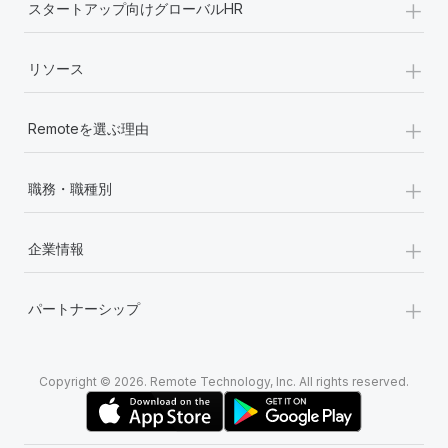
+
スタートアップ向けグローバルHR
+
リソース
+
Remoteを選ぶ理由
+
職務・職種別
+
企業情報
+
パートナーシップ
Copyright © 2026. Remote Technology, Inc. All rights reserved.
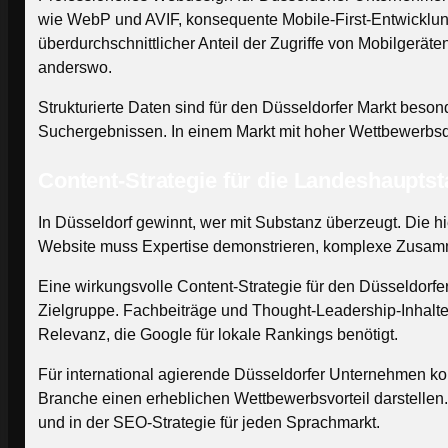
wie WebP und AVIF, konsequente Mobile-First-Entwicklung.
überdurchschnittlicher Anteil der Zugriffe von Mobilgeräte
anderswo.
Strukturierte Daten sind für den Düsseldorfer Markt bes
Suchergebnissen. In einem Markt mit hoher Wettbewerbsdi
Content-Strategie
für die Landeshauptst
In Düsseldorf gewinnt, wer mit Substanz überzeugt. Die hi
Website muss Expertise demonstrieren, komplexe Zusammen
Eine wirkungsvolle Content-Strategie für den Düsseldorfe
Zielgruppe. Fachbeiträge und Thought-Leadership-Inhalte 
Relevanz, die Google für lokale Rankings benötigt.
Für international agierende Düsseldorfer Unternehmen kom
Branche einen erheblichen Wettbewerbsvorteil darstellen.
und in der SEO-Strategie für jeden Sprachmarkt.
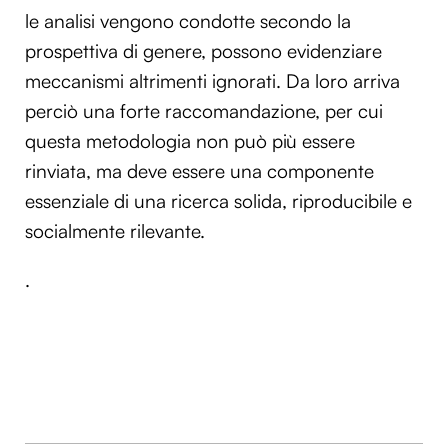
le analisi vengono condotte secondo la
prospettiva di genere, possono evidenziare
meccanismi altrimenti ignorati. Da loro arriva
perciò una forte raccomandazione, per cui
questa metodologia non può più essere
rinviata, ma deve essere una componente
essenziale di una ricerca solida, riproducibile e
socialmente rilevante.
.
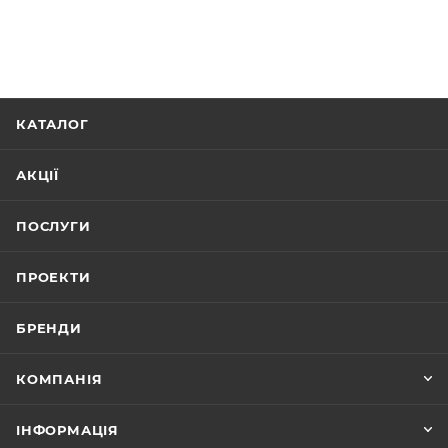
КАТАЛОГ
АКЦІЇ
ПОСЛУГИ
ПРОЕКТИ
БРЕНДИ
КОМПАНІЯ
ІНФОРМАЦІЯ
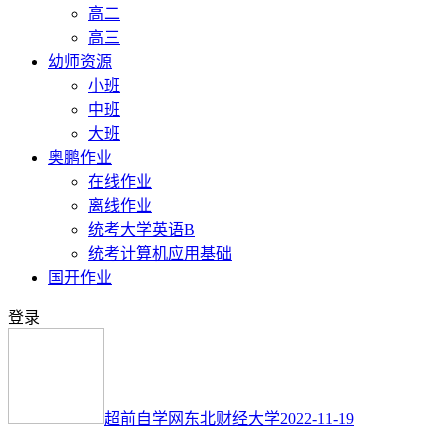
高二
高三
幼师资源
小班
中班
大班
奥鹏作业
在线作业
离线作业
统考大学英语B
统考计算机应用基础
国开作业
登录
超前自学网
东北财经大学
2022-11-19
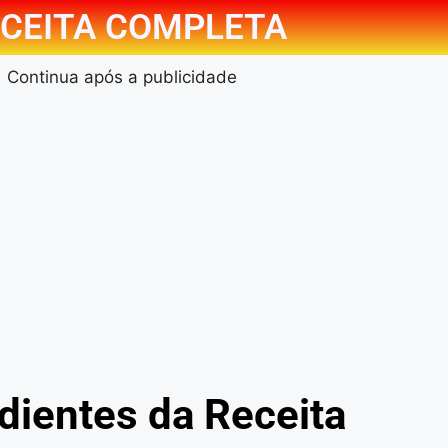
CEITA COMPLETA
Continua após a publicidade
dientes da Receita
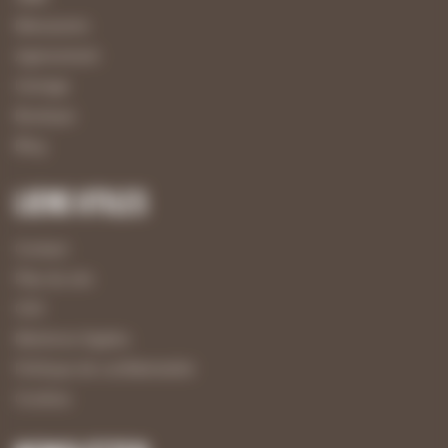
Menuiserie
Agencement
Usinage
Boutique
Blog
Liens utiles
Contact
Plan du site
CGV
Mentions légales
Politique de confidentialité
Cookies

•••

== Description of the task ==
For the string "Strategie", work out how many lines of the data contain it; answer with the number alone.

== Answer area ==
3